Um, I hel I had it kind of like work on the wording with me. And then once I had a first draft, I brought it back and I had it critiqued it. Um, and that's kind of there's there's obviously more details than

I mean I I I think when people lob the like this is AI, they think that you that your prompt was like write a essay that will get 50 million views and and it just like oneshots it. It's like no, this is a collaborative back and forth. Yeah, of course. Um Yeah. Yeah.

We tried that on X.

Yeah.

There's a lot of hashtags.

Yeah. Yeah. Oh yeah. It can be can be a little rough.

Um yeah. Yeah. Fascinating. Um Jordy, anything else?

Uh no. What are you What are you What are you going to do next?

Yeah. Yeah. I mean, I I've noticed from your portfolio that there's a lot of uh chip companies, hard tech investments, like what are you most excited about just in the economy broadly?

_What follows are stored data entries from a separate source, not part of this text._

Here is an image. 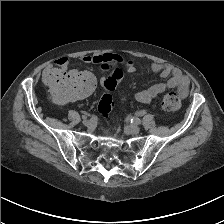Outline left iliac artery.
<instances>
[{
    "mask_svg": "<svg viewBox=\"0 0 224 224\" xmlns=\"http://www.w3.org/2000/svg\"><path fill=\"white\" fill-rule=\"evenodd\" d=\"M131 122H132L133 124H136V125L141 124V120H140L139 118H136V117H133V118L131 119Z\"/></svg>",
    "mask_w": 224,
    "mask_h": 224,
    "instance_id": "1",
    "label": "left iliac artery"
}]
</instances>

I mean, in terms of what I'm investing in, and I intentionally tried to leave this out of the article because I wanted the article to be just purely my message, not sort of like kind of like have to deal with the sort of interplay of that. But in terms of what I actually believe in, I think the chip companies are very interesting. Um, I was, you know, I don't know if you saw a couple years ago, I kind of helped Grock blow up and that that's worked out quite well. Um, I'm in Etched a few others like that. I also think the rails are going to be very important. Um, I tend to invest in, you know, I just started my fund around this thesis that there are going to be sort of these things that AI needs to proliferate, right? not just the the model itself and the weights itself, but it's the

uh you know the rails for them to communicate with each other. And I just invested in a new company uh agent relay that's about to come out that I think is going to be really exciting there. Um I also did the agent mail so very very similar. Uh Daytona

um

SF Computes a little different, but I think they're going to be Evan is a killer. Um, I'm sort of interested in that sort of stuff. Like how do you take the models and then bring them out of their boxes because this is obviously happening and you just kind of want to put your money where where uh it's going to grow. Uh, obviously.

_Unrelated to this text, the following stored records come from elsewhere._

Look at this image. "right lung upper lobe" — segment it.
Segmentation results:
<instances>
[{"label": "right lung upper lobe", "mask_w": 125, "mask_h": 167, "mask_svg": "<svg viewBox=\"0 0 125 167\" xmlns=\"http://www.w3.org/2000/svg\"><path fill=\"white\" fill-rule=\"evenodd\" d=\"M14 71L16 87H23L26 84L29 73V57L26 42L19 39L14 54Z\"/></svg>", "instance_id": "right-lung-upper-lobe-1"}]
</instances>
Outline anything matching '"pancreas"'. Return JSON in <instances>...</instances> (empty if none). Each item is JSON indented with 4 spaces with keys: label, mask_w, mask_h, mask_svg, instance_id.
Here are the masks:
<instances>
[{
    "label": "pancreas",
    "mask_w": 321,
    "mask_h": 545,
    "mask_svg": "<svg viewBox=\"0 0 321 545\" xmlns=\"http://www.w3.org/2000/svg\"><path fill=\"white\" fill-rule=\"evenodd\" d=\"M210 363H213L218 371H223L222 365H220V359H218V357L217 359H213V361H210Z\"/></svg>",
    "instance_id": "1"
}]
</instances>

Yeah. It feels like there's whenever something crazy happens, there's a lot of like h it's almost like nerve-wracking panic, but I I do think we're in this moment right now where there's going to be a re-evaluation of how value acres in tech because tech has become everything. Like, you know, car companies are tech companies now. Everything's a tech company. Uh and but the business models are wildly different and you know you know the the software agents are going to accelerate some companies. They're going to damage some companies and uh we're we're going to be following it all right here. But we appreciate you taking the time to come chat with us.

Yeah. Get some sleep.

Congratulations on the massive article. I mean it it it I definitely agree with the point of like we we're not talking about the the latest updates to AI uh broadly enough.

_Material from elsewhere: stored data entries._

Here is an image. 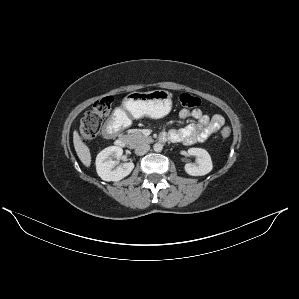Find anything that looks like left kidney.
<instances>
[{
    "label": "left kidney",
    "instance_id": "obj_1",
    "mask_svg": "<svg viewBox=\"0 0 299 299\" xmlns=\"http://www.w3.org/2000/svg\"><path fill=\"white\" fill-rule=\"evenodd\" d=\"M188 154L196 156L198 165L188 163L185 165V171L191 176H203L211 172L213 164L209 153L202 148H189Z\"/></svg>",
    "mask_w": 299,
    "mask_h": 299
}]
</instances>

I do think it's interesting some people will read this let's say they're a firefighter or a school teacher.

Yeah.

And be like wait I'm going to have to do less paperwork.

Oh yeah.

There's actually a lot of people that should be

but that's but that's a good thing there. There are some there are some beautiful white pills. There's some there's obviously some quagmires and some quake sand you want to avoid. But this is how technology is is rolled out and adopted and so you want to you want to skate where the puck is. But we appreciate you coming on the show and breaking it down for us. Thanks so much, Matt.

Yep.

We'll talk to you soon. Have a good one. Good to see you.